Workers need better financial education, says OU Business School surveyDec 30, 2015
The research also revealed that while many employees claim to have a reasonable level of financial knowledge, what they have most recently learned has often been the result of a kneejerk reaction to a major life event, such as leaving school or buying a first property, as opposed to being taught.
Almost half (44%) of those surveyed also confessed that major life events were also the last time new financial knowledge was gained.
As a result of financial education being added to the school curriculum throughout the UK, the situation should improve among future generations, the survey concluded. There is also a clear need for education among the current workforce, with just 7% having received any assistance from their employer.

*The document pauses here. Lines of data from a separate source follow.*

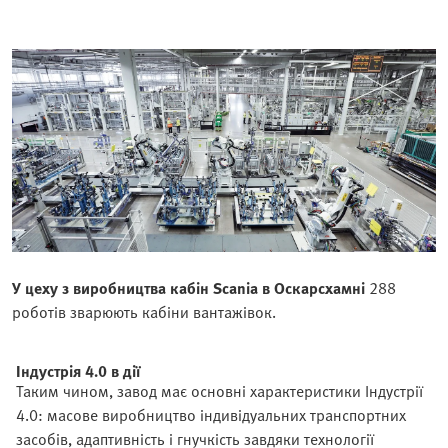
У цеху з виробництва кабін Scania в Оскарсхамні
288
роботів зварюють кабіни вантажівок.
Індустрія 4.0 в дії
Таким чином, завод має основні характеристики Індустрії
4.0: масове виробництво індивідуальних транспортних
засобів, адаптивність і гнучкість завдяки технології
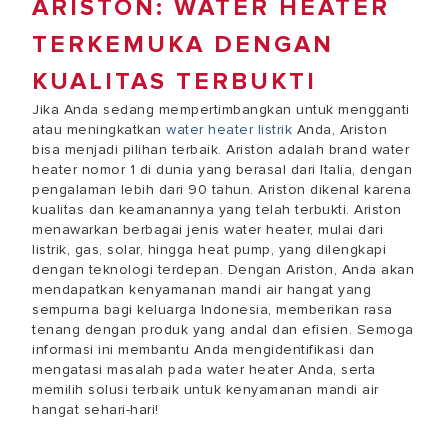
ARISTON: WATER HEATER
TERKEMUKA DENGAN
KUALITAS TERBUKTI
Jika Anda sedang mempertimbangkan untuk mengganti
atau meningkatkan
water heater listrik
Anda, Ariston
bisa menjadi pilihan terbaik. Ariston adalah brand water
heater nomor 1 di dunia yang berasal dari Italia, dengan
pengalaman lebih dari 90 tahun. Ariston dikenal karena
kualitas dan keamanannya yang telah terbukti. Ariston
menawarkan berbagai jenis water heater, mulai dari
listrik, gas, solar, hingga heat pump, yang dilengkapi
dengan teknologi terdepan. Dengan Ariston, Anda akan
mendapatkan kenyamanan mandi air hangat yang
sempurna bagi keluarga Indonesia, memberikan rasa
tenang dengan produk yang andal dan efisien. Semoga
informasi ini membantu Anda mengidentifikasi dan
mengatasi masalah pada water heater Anda, serta
memilih solusi terbaik untuk kenyamanan mandi air
hangat sehari-hari!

Four fifths (81%) of the UK workforce admit they would favour help from their employer to understand their finances. A third (33%) stated financial education would help them plan their financial future and 25% said it would help them to understand their pension.
Of the ways employees would like their employer to help them, more than a quarter (26%) favoured one-to-one sessions and 22% would like the option of free financial courses.
In order to tackle the lack of financial education in the workplace the OU Business School, through its dedicated research centre the True Potential Centre for the Public Understanding of Finance, has partnered with Share Radio, the UK’s only national dedicated personal finance radio station, to make the ground-breaking ‘Managing My Money’ eight week personal finance course easily accessible to any employers looking to encourage personal finance education among its employees.
The course, which starts afresh each fortnight, is free and is broadcasted via the DAB station. There are two 25-minute episodes per week, each with an online test.
Following the final, more comprehensive test, students receive a Statement of Participation from The Open University.
For the first time students will be allowed to name a third party who can monitor their progress and collect their qualification results. Upon completion participants can include the certificate to their CV to further build their job prospects.
Martin Upton, director of True Potential PUFin at OUBS, said: “It is clear that many generations have suffered from a lack of formal financial education, and, while it was finally added to the school curriculum [in England] last year, there is a real need for many consumers to increase their knowledge of, and confidence in, financial matters.
“By 2018 all employers will have responsibility for offering access to pension schemes and there should be guidance on the schemes offered and the desirability for employees to augment their state pensions.
“Assessing how much income is needed in retirement requires budgeting skills and an understanding of taxation. In effect, pension guidance is a stepping stone to wider financial education.”